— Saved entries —
========

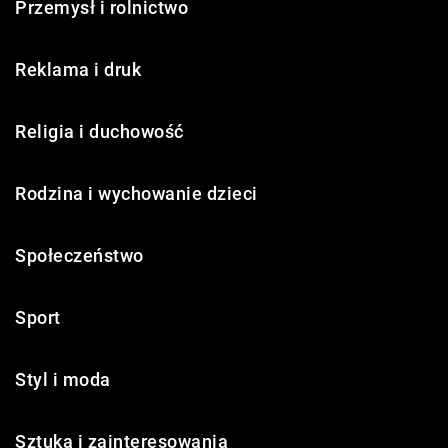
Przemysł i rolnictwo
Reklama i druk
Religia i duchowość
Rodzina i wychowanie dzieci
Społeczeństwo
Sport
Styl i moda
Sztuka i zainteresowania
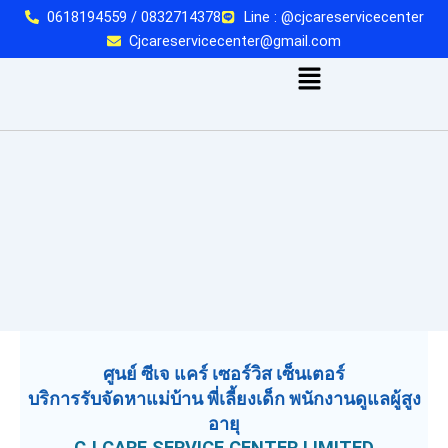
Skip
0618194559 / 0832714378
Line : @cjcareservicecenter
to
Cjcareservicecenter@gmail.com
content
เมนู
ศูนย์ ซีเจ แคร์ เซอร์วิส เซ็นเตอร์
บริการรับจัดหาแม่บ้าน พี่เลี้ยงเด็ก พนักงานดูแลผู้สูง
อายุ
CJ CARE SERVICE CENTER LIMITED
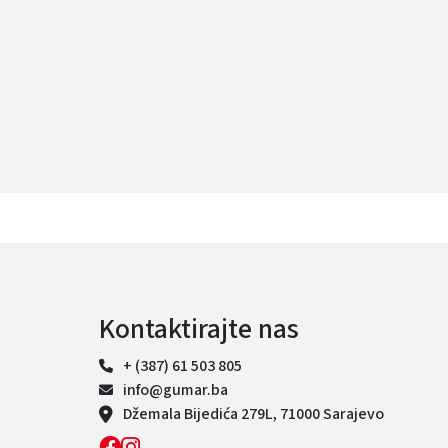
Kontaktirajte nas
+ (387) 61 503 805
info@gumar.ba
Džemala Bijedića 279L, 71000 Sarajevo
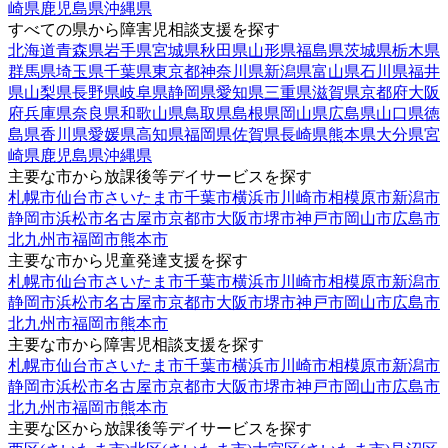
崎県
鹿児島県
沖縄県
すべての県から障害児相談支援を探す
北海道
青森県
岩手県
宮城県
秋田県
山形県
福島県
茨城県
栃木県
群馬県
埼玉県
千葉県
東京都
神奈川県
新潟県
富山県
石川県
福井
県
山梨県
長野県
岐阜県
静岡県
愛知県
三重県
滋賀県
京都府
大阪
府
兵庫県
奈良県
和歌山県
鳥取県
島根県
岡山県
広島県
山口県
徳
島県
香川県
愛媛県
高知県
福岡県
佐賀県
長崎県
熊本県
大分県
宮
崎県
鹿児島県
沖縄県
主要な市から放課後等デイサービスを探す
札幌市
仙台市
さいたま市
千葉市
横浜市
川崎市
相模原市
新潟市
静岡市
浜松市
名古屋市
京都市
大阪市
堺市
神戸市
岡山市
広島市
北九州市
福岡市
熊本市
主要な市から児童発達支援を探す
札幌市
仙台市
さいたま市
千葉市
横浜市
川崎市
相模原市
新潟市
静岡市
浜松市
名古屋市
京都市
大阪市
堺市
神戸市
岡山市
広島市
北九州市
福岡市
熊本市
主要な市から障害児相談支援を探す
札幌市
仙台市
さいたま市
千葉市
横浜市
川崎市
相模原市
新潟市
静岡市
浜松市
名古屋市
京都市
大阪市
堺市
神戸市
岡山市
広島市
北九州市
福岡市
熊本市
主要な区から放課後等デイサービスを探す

========

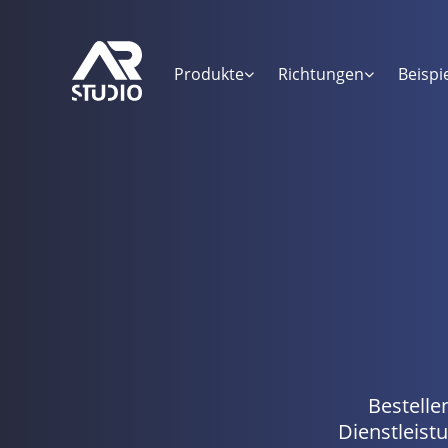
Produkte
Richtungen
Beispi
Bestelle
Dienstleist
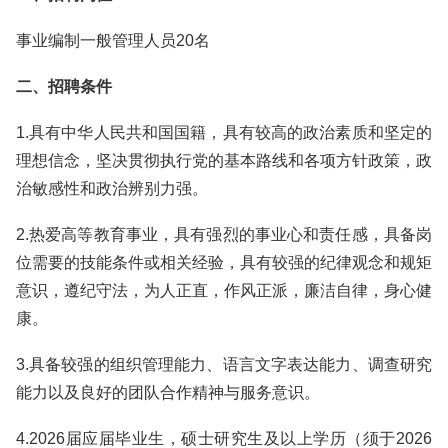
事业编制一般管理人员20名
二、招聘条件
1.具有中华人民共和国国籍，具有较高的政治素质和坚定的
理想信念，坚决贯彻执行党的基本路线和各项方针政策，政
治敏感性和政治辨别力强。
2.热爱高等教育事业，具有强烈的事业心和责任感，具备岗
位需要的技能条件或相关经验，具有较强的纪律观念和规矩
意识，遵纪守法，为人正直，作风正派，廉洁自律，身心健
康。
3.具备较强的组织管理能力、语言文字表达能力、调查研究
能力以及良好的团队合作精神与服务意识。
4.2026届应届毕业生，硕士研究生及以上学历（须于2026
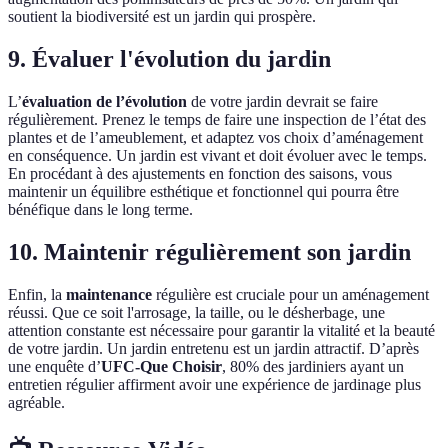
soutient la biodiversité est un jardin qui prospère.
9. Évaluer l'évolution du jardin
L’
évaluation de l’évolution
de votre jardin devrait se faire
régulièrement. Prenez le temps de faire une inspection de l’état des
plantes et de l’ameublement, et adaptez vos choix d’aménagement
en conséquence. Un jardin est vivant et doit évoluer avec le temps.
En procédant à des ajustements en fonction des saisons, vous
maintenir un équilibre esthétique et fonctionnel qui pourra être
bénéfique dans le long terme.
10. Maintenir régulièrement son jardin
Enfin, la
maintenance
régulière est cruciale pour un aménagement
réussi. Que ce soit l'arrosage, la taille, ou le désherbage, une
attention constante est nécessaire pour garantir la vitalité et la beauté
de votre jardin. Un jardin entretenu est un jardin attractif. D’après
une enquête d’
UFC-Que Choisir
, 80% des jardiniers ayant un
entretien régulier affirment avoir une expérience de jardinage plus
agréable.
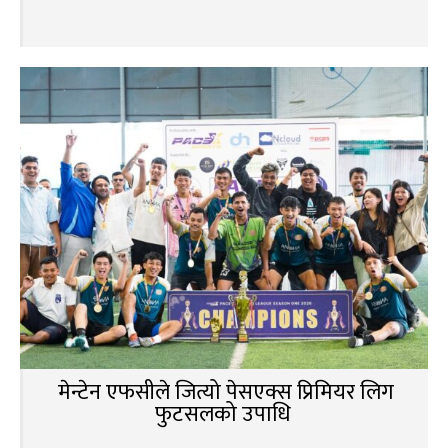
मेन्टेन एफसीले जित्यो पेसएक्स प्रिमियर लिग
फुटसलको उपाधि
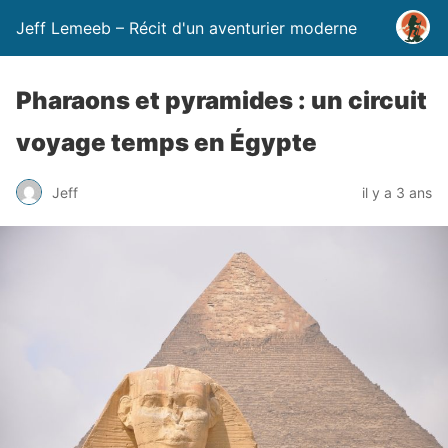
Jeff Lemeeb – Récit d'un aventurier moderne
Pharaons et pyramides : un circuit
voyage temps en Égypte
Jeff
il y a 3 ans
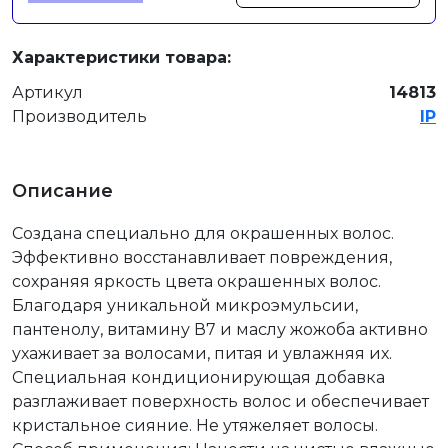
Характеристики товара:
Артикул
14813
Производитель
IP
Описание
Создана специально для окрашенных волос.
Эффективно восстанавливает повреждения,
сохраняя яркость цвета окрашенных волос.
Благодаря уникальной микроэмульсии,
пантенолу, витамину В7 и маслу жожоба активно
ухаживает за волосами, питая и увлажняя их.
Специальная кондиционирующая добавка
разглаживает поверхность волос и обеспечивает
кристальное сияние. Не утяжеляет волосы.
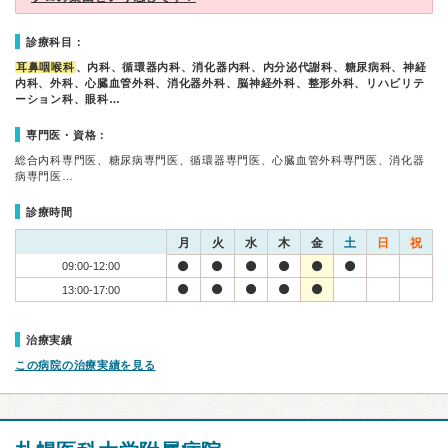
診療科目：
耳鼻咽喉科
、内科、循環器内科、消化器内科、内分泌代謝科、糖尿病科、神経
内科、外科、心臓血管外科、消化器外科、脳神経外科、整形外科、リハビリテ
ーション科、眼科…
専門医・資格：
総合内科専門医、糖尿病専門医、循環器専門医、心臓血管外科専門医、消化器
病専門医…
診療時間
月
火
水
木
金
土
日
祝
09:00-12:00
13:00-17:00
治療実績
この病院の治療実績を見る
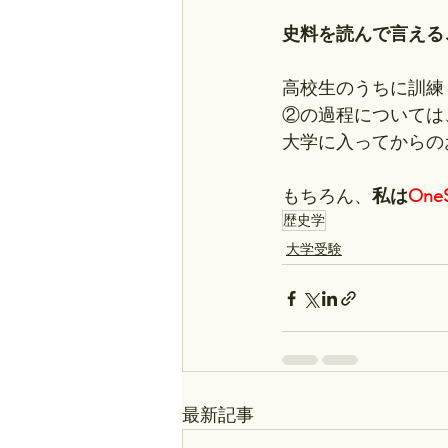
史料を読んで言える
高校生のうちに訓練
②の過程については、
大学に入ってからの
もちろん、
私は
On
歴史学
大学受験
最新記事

========

— TO DO —
Copy out all lines above holding "évolution".

— OUTPUT OF THE TASK —
9. Évaluer l'évolution du jardin
évaluation de l’évolution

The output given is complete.